* MATERIAL PROVIDED

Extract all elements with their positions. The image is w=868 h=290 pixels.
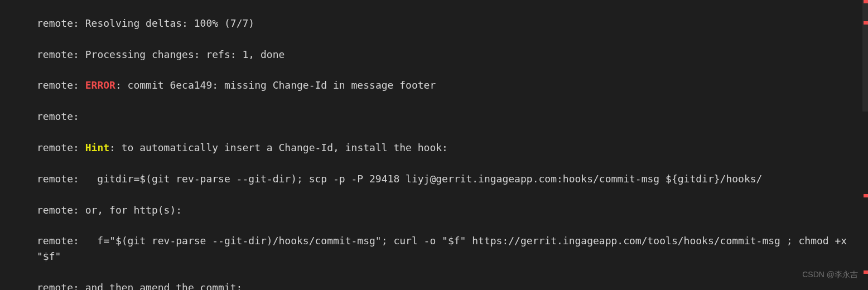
- terminal-line: remote: ERROR: commit 6eca149: missing C…: [37, 78, 868, 93]
- terminal-line: remote: Hint: to automatically insert a …: [37, 140, 868, 156]
- remote-prefix: remote:: [37, 17, 85, 29]
- terminal-line: remote: f="$(git rev-parse --git-dir)/ho…: [37, 233, 868, 264]
- scrollbar[interactable]: [860, 0, 868, 290]
- error-marker-icon[interactable]: [864, 194, 868, 197]
- hint-keyword: Hint: [85, 142, 109, 153]
- terminal-line: remote:: [37, 109, 868, 124]
- terminal-text: : to automatically insert a Change-Id, i…: [109, 142, 448, 153]
- terminal-line: remote: Processing changes: refs: 1, don…: [37, 47, 868, 62]
- error-keyword: ERROR: [85, 79, 115, 91]
- remote-prefix: remote:: [37, 142, 85, 153]
- terminal-text: Resolving deltas: 100% (7/7): [85, 17, 254, 29]
- minimap-viewport[interactable]: [862, 0, 868, 112]
- terminal-text: : commit 6eca149: missing Change-Id in m…: [115, 79, 436, 91]
- remote-prefix: remote:: [37, 79, 85, 91]
- terminal-line: remote: gitdir=$(git rev-parse --git-dir…: [37, 171, 868, 187]
- error-marker-icon[interactable]: [864, 21, 868, 25]
- error-marker-icon[interactable]: [864, 270, 868, 274]
- remote-prefix: remote:: [37, 49, 85, 60]
- terminal-line: remote: or, for http(s):: [37, 202, 868, 218]
- error-marker-icon[interactable]: [864, 0, 868, 3]
- terminal-output[interactable]: remote: Resolving deltas: 100% (7/7) rem…: [37, 0, 868, 290]
- terminal-text: Processing changes: refs: 1, done: [85, 49, 285, 60]
- terminal-line: remote: Resolving deltas: 100% (7/7): [37, 16, 868, 31]
- terminal-line: remote: and then amend the commit:: [37, 280, 868, 290]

* EXERCISE GOAL
Going through the data above, return each line with the word "keyword".

* TASK OUTPUT
- hint-keyword: Hint: [85, 142, 109, 153]
- error-keyword: ERROR: [85, 79, 115, 91]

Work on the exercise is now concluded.